Shrinking batch size played out in their effort to reduce vegetable waste too. Ankeny changed up purchasing, buying 2-pound frozen bags instead of 25-pound bulk boxes of steamed vegetables. Preparing these smaller batches reduced waste, but also allowed for fresher-tasting veggies. Smaller batches led to a $1,000 savings in mashed potato waste over just two months.

Finally, Reid has leveraged the photographs the LeanPath 360 captures, which proved particularly valuable since the kitchen’s third shift isn’t staffed with a manager. They can review photographs of wasted food even if they aren’t there at the time. They found a lot of food was being wasted because it was overcooked. More training was initiated and food waste dropped.

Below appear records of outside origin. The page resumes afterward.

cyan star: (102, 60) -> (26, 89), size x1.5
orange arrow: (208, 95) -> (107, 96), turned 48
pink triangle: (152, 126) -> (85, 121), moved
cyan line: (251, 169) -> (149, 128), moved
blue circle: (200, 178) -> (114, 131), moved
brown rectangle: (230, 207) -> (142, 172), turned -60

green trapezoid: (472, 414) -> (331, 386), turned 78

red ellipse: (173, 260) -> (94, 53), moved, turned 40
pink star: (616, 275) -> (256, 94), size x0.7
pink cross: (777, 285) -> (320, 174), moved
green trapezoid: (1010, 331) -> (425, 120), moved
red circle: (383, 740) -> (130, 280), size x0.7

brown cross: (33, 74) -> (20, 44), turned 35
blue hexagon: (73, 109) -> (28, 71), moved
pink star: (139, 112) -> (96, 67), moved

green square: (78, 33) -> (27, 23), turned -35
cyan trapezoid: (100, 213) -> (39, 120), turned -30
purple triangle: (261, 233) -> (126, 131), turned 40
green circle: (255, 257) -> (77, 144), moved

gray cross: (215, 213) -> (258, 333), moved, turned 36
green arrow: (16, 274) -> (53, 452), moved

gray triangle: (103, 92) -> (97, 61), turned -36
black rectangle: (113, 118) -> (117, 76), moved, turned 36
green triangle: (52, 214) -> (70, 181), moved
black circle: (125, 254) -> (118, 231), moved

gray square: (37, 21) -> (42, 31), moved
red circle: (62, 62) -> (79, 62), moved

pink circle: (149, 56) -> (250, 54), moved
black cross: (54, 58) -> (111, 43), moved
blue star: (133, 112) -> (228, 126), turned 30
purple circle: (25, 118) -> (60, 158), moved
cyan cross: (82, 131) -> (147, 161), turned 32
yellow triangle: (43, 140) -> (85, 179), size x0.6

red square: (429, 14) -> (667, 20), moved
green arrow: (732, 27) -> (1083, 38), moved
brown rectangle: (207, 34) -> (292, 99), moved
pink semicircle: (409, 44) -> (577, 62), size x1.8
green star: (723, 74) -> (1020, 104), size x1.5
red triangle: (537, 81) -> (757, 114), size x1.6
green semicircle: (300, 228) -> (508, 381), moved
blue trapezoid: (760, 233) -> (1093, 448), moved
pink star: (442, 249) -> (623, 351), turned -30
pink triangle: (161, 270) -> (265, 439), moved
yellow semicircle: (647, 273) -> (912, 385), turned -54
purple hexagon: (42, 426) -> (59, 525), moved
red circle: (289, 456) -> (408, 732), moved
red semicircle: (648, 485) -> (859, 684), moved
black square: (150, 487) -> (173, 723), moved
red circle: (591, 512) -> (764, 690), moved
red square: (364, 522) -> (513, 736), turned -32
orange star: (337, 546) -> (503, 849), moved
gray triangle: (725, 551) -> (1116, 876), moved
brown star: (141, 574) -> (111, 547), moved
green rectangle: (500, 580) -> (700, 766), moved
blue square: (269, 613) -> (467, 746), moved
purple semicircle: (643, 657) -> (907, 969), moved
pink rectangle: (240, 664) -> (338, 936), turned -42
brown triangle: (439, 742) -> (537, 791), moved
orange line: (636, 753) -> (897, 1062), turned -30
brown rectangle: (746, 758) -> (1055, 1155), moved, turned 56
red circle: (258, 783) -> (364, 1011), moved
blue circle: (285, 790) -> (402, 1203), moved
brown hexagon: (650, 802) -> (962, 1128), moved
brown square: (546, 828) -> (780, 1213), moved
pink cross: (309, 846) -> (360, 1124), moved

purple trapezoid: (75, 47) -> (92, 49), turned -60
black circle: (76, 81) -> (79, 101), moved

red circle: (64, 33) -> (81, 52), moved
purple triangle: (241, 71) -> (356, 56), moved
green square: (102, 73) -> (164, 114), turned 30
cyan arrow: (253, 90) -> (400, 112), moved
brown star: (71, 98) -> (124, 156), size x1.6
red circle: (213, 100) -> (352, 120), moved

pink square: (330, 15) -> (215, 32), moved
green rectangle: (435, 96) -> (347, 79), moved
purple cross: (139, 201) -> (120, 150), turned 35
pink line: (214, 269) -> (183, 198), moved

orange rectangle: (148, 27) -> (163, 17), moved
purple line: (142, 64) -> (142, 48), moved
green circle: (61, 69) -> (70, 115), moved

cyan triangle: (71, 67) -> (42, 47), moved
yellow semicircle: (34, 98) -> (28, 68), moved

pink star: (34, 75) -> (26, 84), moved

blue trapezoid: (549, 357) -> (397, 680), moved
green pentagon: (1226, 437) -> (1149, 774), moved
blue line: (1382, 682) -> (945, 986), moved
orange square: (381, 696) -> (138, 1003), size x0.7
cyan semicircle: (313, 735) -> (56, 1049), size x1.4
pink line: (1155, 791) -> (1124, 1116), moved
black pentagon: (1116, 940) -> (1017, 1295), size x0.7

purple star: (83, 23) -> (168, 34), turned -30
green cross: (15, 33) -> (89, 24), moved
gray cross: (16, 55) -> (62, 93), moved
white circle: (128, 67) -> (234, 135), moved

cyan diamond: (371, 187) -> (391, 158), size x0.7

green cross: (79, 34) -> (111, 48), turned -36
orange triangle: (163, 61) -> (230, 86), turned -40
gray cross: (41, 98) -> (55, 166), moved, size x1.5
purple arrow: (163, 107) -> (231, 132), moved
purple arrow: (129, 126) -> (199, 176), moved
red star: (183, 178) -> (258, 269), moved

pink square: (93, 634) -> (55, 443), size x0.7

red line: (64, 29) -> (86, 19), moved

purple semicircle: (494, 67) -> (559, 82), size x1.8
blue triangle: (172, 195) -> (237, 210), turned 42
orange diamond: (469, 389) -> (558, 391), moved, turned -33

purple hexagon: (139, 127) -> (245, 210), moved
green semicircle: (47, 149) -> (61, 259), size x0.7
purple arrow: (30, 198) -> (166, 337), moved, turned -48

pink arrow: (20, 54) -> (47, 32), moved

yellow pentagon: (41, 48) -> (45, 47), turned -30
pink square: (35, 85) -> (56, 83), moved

The focus on food waste reduction has led to other changes: the hot bar cycle menu was shortened from four weeks to two; soup offerings shrunk from three to two; cookie variety went from seven to four. Also, the cafe manager who used to prioritize never running out of product, has reprioritized food waste, understanding that an occasional missing item is better than overproduction.

To get down to that $500 per week goal, they’re next focusing on sliced meat and reductions they can make in catering.

“LeanPath is a wonderful management tool,” says Ankeny. “Maybe some operations do a better job of post-production record keeping, but I realize now we did a poor job. Now I can save 7 percent on my food budget, and my food budget is very big. Seven percent is a significant chunk of change.”